# HELP: Problem with mk3 1.8t swap



## cxr (Jan 20, 2011)

*mk3 1.8t swap*

Hello! I´m from Spain and I have a golf mk3 1.8t AMK swap. 



















But I have a problem with the car. I check with the vagcom and found this faults:

17956 P1548 Boost Pressure Contr.Valve(N75) Open circuit
17526 P1118 O2 Sensor Heater Circ.,Bank1-Sensor2 Open circuit
17939 - Camshshaft Timing Adjustment: Open Circuit
17697 P1289 Turbocharger bypass valve(N249) short to ground
17861 - Exhaust Gas Temp Sensor 1 (G235): Open or Short to Plus

The problem is that the car works well when I accelerate a bit, but when I push over the accelerator, the car doesn´t accelerate so much, because is inyecting a lot of gas. The car consume a lot of gas, and it drops it to the exhaust.

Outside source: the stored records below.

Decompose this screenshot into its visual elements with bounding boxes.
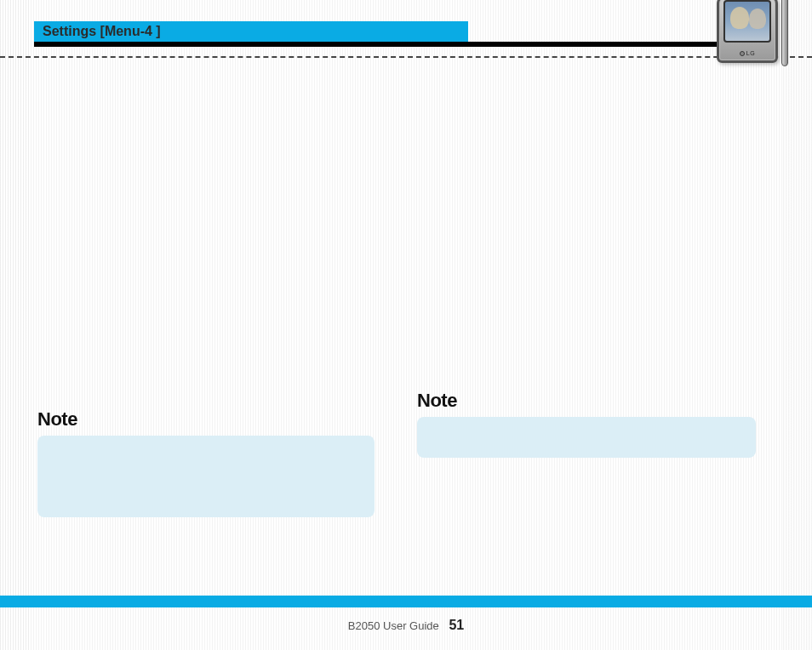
header-title-bar: Settings [Menu-4 ] [34,21,468,42]
phone-brand-text: LG [746,50,755,56]
header-title: Settings [Menu-4 ] [43,24,161,39]
footer-guide-label: B2050 User Guide [348,619,439,632]
page-texture-left [0,0,29,650]
page-content: Note Note [34,68,778,582]
phone-antenna-icon [781,0,788,66]
page-texture-right [783,0,812,650]
phone-illustration: LG [710,0,785,63]
page-header: Settings [Menu-4 ] [34,21,812,57]
note-block-left: Note [37,408,375,517]
note-box [417,417,756,458]
header-underline [34,42,778,47]
note-heading: Note [417,390,756,412]
note-block-right: Note [417,390,756,458]
header-dashed-rule [0,56,812,58]
note-heading: Note [37,408,375,430]
note-box [37,436,375,517]
footer-page-number: 51 [449,618,464,632]
phone-screen-icon [723,0,771,43]
phone-logo-dot-icon [740,51,745,56]
phone-brand-label: LG [710,50,785,56]
footer-accent-band [0,596,812,607]
page-footer: B2050 User Guide 51 [0,618,812,633]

It doesn´t pass the inspection because of the CO is more than 8.

Sorry for my bad English.

Thanks!


----------



## MikkiJayne (Jan 1, 2007)

What are you asking? Its not working properly because of all those faults, so fix them and see how it responds then :thumbup:

Looks like you have an earth fault or something similar.


----------